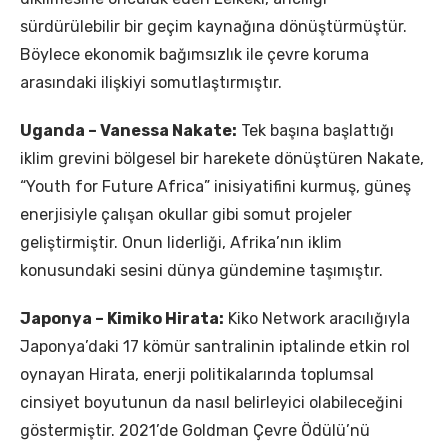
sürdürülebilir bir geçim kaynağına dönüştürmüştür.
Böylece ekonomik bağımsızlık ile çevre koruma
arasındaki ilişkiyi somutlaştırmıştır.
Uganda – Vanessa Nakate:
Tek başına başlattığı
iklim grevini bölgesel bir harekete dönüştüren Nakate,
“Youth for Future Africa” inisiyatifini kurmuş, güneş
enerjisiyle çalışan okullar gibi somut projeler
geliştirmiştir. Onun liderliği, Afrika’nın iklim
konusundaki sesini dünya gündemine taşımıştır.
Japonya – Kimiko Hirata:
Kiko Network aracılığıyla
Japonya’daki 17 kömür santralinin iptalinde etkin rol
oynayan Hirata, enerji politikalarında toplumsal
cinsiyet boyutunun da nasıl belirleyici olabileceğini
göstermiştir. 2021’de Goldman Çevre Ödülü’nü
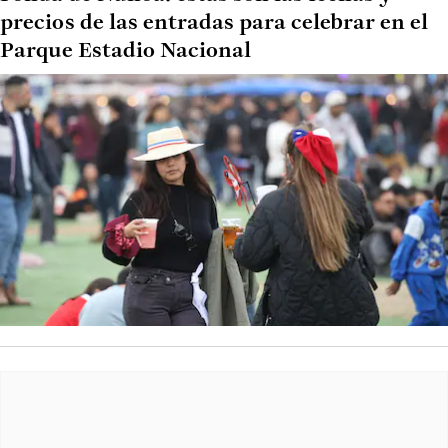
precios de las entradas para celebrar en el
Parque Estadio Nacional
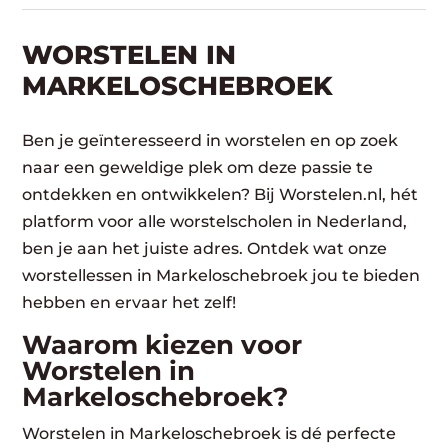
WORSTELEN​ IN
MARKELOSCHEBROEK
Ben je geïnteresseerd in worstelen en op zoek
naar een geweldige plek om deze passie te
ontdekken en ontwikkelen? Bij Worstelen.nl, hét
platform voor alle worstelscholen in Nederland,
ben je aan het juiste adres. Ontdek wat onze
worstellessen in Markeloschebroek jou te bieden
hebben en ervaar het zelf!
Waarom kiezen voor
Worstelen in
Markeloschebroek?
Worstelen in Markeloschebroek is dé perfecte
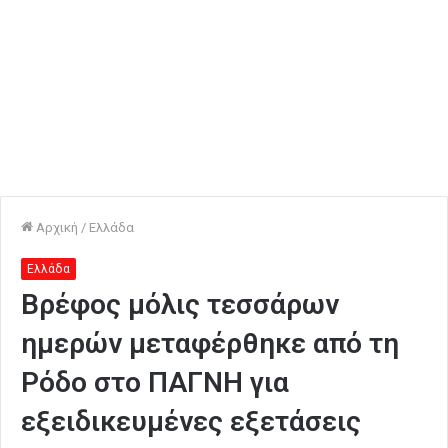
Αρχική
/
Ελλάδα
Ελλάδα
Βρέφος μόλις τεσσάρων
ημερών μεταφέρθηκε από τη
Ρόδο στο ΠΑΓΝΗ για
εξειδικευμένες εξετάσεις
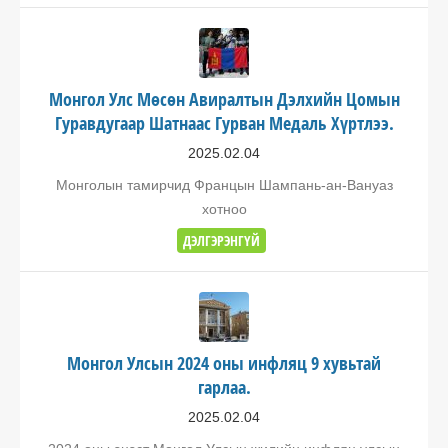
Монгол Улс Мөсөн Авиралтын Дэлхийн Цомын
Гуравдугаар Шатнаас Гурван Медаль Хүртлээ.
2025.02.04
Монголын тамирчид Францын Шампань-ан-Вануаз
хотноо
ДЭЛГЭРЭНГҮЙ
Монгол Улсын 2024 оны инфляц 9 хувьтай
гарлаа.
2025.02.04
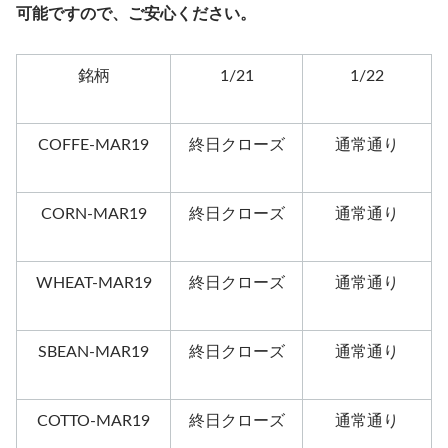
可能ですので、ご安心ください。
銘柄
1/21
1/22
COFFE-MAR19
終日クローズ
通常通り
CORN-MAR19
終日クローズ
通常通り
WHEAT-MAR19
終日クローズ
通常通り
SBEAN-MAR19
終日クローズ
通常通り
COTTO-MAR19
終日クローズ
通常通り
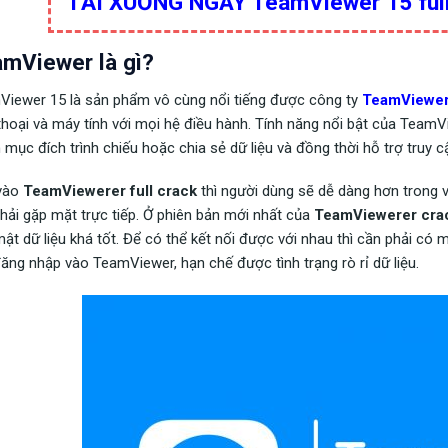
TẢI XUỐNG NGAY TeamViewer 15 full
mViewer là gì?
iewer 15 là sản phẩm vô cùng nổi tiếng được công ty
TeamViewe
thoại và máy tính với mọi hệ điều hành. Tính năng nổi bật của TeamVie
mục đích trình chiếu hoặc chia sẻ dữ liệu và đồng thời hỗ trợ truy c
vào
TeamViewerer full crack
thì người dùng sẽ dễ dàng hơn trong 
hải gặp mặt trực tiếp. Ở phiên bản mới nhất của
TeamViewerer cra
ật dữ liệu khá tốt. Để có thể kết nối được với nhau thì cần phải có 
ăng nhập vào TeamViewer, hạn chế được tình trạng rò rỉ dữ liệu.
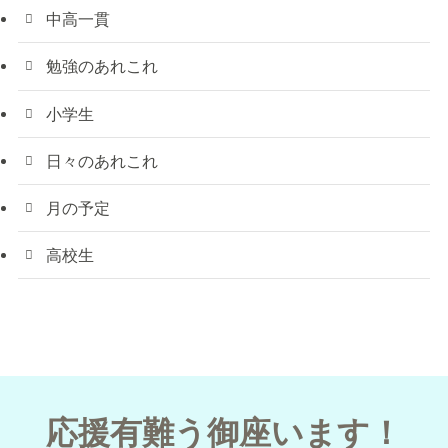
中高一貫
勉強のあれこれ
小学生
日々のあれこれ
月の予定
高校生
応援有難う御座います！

__________________________________________________

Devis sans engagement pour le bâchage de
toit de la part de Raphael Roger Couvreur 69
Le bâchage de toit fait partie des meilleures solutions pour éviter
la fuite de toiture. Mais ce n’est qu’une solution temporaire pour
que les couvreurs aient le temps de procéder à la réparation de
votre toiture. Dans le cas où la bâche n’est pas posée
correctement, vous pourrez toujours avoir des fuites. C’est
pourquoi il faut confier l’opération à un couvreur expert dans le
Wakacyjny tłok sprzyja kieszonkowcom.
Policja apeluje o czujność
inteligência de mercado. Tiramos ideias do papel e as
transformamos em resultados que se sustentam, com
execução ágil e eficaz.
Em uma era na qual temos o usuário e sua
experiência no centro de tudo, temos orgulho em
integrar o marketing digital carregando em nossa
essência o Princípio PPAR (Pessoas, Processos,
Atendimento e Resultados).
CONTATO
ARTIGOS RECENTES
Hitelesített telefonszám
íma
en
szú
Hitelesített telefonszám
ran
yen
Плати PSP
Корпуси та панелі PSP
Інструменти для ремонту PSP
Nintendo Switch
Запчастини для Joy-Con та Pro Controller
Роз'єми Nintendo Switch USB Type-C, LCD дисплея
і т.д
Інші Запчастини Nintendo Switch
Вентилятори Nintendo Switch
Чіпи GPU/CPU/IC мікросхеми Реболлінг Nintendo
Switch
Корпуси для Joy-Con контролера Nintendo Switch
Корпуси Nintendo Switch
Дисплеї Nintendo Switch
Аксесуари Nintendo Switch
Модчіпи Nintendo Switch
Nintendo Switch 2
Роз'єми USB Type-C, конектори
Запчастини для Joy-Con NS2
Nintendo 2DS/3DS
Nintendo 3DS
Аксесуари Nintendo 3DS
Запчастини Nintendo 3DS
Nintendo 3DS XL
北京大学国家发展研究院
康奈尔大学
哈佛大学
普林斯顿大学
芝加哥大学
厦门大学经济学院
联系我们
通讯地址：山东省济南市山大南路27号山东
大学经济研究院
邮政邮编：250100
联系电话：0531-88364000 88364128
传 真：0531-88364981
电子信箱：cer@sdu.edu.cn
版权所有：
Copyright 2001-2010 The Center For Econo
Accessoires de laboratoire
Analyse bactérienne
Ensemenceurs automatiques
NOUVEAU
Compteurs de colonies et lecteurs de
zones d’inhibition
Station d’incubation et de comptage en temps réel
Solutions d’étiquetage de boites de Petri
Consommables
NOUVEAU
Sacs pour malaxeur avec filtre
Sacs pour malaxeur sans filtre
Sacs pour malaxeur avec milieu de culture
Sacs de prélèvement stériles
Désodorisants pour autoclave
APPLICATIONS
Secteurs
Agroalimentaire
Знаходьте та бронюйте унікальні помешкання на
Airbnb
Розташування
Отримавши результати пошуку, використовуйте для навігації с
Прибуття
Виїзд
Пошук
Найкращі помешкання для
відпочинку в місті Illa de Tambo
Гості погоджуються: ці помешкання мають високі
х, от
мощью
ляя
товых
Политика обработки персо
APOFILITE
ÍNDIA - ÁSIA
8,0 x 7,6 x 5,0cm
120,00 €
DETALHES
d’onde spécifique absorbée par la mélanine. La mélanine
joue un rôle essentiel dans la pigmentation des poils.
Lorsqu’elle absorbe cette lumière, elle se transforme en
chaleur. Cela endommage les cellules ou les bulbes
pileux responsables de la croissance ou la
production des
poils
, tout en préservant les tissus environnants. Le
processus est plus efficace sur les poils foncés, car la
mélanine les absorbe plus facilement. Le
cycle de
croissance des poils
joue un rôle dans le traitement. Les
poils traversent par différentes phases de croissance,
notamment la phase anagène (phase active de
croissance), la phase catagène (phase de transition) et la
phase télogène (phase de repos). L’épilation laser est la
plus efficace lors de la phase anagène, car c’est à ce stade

__________________________________________________

◆ **What you should do**
Among the lines above, some may hold the string "anagène". State how many, giving the number alone.

◆ **Your solution**
2